** TASK STATEMENT **
Leaving the pictures aside, return the listing exactly as it appears.

** MATERIAL FOR THE TASK **

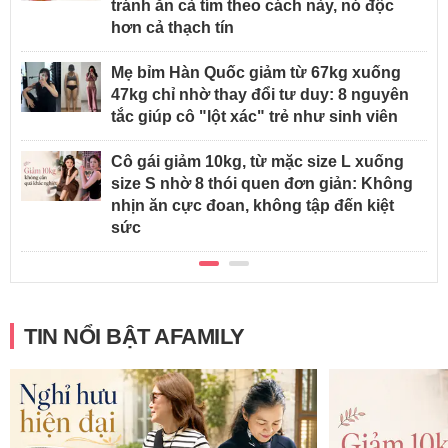
tránh ăn cà tím theo cách này, nó độc
hơn cả thạch tín
Mẹ bỉm Hàn Quốc giảm từ 67kg xuống
47kg chỉ nhờ thay đổi tư duy: 8 nguyên
tắc giúp cô "lột xác" trẻ như sinh viên
Cô gái giảm 10kg, từ mặc size L xuống
size S nhờ 8 thói quen đơn giản: Không
nhịn ăn cực đoan, không tập đến kiệt
sức
TIN NỔI BẬT AFAMILY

** RESULT BELOW **
tránh ăn cà tím theo cách này, nó độc
hơn cả thạch tín
Mẹ bỉm Hàn Quốc giảm từ 67kg xuống
47kg chỉ nhờ thay đổi tư duy: 8 nguyên
tắc giúp cô "lột xác" trẻ như sinh viên
Cô gái giảm 10kg, từ mặc size L xuống
size S nhờ 8 thói quen đơn giản: Không
nhịn ăn cực đoan, không tập đến kiệt
sức
TIN NỔI BẬT AFAMILY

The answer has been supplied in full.